Newly qualified Scottish doctor Nicholas Garrigan (McAvoy) needs more of a challenge than a local GP practice.
Against the better judgement of his parents, the naïve young doctors heads to 1970s Uganda and gets a job in a struggling hospital, run by ex-pats (including Anderson).
After an unusual road accident near the hospital, Nicholas finds that the wounded man he’s tending is the ruthless Ugandan dictator Idi Amin (Whitaker). Amin is so impressed with his handling of the situation, that he offers the young Scot a job as his personal physician.
Lured by the smell of power within the upper echelons of Amin’s regime, he leaves the altruism of the local hospital behind, for the riches and excitement that influence has to offer.
The longer he’s there, the more confident he becomes, and Amin plays to that, giving him more and more, to secure his hold over him, tighter and tighter.
But as Amin gives Nicholas more power, he expects more respect. But the young Scot’s complacency sees him going the other way, as he finds himself getting romantically entangled with one of Amin’s wives.

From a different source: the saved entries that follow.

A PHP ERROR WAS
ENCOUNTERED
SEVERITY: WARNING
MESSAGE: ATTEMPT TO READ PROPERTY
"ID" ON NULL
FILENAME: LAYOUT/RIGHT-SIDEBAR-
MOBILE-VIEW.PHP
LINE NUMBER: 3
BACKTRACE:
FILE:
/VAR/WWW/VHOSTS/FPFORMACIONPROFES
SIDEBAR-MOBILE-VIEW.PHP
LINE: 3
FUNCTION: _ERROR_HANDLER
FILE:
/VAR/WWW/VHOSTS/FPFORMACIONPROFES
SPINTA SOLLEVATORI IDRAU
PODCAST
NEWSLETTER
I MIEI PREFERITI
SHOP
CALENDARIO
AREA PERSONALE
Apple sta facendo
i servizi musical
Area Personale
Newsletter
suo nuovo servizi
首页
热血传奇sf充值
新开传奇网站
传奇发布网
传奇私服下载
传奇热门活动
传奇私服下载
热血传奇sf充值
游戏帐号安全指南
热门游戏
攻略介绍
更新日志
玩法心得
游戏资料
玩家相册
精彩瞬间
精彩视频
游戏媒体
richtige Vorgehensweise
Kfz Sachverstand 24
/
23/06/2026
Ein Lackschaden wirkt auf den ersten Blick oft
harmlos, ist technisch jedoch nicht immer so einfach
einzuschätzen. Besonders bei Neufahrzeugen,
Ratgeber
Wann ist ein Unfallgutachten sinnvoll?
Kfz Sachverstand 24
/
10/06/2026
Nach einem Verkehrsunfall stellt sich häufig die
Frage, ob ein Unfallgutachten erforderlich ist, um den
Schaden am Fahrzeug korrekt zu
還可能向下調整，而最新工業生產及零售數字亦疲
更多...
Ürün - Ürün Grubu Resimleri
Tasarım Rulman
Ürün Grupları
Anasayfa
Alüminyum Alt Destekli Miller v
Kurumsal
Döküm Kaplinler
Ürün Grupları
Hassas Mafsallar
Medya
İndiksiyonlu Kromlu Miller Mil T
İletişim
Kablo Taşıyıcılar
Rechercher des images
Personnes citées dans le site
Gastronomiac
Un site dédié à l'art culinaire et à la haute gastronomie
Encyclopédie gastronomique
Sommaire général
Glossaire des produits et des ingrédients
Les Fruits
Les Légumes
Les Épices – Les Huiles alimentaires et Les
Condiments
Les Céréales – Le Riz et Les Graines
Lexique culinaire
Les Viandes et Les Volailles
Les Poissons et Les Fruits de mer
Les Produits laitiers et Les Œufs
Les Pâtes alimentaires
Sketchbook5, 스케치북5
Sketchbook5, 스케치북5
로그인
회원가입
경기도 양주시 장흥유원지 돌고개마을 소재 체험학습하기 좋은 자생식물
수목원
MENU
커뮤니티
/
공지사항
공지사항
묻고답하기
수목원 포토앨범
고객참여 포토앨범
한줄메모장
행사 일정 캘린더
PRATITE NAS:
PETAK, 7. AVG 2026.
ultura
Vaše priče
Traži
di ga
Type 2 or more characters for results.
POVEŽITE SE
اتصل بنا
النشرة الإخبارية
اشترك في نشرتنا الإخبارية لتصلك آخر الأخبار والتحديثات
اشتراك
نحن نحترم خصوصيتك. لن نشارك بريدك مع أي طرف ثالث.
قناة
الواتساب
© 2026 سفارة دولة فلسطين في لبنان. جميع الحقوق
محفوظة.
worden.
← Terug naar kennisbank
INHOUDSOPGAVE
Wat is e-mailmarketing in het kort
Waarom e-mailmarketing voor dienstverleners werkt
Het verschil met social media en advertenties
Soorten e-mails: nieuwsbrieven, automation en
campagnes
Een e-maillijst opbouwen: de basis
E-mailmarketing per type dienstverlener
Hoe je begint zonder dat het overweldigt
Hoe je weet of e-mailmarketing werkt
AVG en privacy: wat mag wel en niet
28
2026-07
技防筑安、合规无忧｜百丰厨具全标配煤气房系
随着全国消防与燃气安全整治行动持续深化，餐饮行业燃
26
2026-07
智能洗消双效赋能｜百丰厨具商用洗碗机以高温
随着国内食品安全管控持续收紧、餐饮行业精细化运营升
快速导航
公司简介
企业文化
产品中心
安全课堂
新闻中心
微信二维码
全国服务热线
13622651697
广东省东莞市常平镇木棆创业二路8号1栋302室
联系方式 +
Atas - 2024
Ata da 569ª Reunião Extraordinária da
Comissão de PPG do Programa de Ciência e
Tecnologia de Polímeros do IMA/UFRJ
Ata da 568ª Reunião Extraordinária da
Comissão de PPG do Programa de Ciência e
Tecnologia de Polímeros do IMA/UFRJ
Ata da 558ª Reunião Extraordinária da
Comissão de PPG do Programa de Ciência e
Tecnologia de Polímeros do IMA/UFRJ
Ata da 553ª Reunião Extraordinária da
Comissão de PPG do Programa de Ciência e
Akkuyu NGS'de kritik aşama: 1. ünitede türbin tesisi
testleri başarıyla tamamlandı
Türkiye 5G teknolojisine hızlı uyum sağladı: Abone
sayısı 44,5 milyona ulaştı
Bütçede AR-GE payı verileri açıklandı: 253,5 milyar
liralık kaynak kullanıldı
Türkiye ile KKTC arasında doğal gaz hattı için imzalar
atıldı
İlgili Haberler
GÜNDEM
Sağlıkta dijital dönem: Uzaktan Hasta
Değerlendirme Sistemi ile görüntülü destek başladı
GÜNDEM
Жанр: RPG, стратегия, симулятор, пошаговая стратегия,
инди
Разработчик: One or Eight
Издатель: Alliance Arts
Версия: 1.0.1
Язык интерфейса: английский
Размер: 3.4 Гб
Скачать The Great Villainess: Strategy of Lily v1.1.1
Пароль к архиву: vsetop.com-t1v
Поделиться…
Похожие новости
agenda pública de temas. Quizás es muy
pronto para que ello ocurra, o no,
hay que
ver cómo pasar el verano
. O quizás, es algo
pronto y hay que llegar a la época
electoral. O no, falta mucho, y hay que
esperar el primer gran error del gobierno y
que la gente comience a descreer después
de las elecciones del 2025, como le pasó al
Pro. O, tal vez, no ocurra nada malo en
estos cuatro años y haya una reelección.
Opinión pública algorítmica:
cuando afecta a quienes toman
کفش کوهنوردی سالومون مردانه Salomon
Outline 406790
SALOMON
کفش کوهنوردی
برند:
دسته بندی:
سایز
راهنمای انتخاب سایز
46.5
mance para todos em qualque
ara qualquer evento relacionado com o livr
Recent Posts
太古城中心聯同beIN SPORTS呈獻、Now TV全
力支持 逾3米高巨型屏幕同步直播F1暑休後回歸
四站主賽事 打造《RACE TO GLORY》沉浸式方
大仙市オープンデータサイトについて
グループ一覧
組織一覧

When Amin finds out, he turns up the heat and there’s only one way out for Nicholas, and it’s not pretty.

WHAT’S IT LIKE?

Whitaker’s Amin is, of course, based on a real character – and his powerhouse performance brings the dictator to life, with a believably and frighteningly complex blend of charm, warmth and ruthlessness.
McAvoy’s doctor is a little more complicated, being based, as it is, on a number of real-life characters. Drawing elements from different people makes Nicholas seem confused. The film’s not quite sure what he should be doing and at times he acts erratically and out of character.
But the British character is the perfect foil to help a western audience gain some understanding of the workings of one of the most bloody dictatorships of the past fifty years.
This is director Kevin Macdonald’s first foray out of the world of documentary into drama, so choosing something based on fact is a clever way to bridge the gap. His camera and lighting team do a remarkable job of making us feel we’re in 1970s east Africa with the characters. Some of the politics and wheeler-dealing that goes on among the diplomats also makes for insightful viewing.
It’s an enlightening and stimulating watch, and while Whitaker’s in vision, it’s impossible to take your eyes off the screen.
But ultimately, seeing events unfold through the eyes of a slightly confused character makes it hard to get emotionally involved in the story as much as the film-maker’s might like.